Global natural gas demand is projected to contract by 0.5% in 2026, marking the third annual decline in seven years, as the Middle East conflict continues to profoundly distort the market. This downturn is primarily driven by reduced gas consumption in the power and industrial sectors, exacerbated by tighter LNG supplies and elevated prices.
The International Energy Agency's latest quarterly Gas Market Report underscores the persistent impact of geopolitical tensions and infrastructure damage on global gas balances, particularly the critical Strait of Hormuz.
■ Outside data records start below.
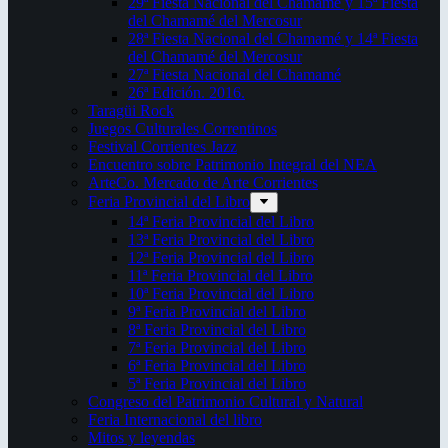
29ª Fiesta Nacional del Chamamé y 15ª Fiesta
del Chamamé del Mercosur
28ª Fiesta Nacional del Chamamé y 14ª Fiesta
del Chamamé del Mercosur
27ª Fiesta Nacional del Chamamé
26ª Edición. 2016.
Taragüi Rock
Juegos Culturales Correntinos
Festival Corrientes Jazz
Encuentro sobre Patrimonio Integral del NEA
ArteCo. Mercado de Arte Corrientes
Feria Provincial del Libro
14ª Feria Provincial del Libro
13ª Feria Provincial del Libro
12ª Feria Provincial del Libro
11ª Feria Provincial del Libro
10ª Feria Provincial del Libro
9ª Feria Provincial del Libro
8ª Feria Provincial del Libro
7ª Feria Provincial del Libro
6ª Feria Provincial del Libro
5ª Feria Provincial del Libro
Congreso del Patrimonio Cultural y Natural
Feria Internacional del libro
Mitos y leyendas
The report highlights how these disruptions are reshaping supply dynamics and demand patterns, pushing prices higher and accelerating fuel switching in key Asian markets.
Executive Summary
The IEA's Q3-2026 Gas Market Report reveals a significant contraction in global natural gas demand for the current year, a stark reversal from earlier expectations. This decline is largely attributed to the ongoing Middle East conflict, which has severely impacted LNG export facilities, notably Qatar's Ras Laffan, and restricted crucial shipping lanes through the Strait of Hormuz. While LNG flows through the Strait have seen a tentative increase following an interim US-Iran agreement in June, they remain considerably below pre-conflict levels, maintaining upward pressure on prices in both Asian and European markets.
What Happened
The Middle East conflict, which began in February, led to the effective closure of the Strait of Hormuz for gas tankers and caused damage to regional LNG export infrastructure. This resulted in a steep, nearly 80% fall in LNG supply from Qatar and the UAE during March-June compared to 2025.
Key Developments
- Demand Contraction: Global natural gas demand is forecast to decline by 0.5% in 2026, primarily due to lower usage in power generation and industrial activities.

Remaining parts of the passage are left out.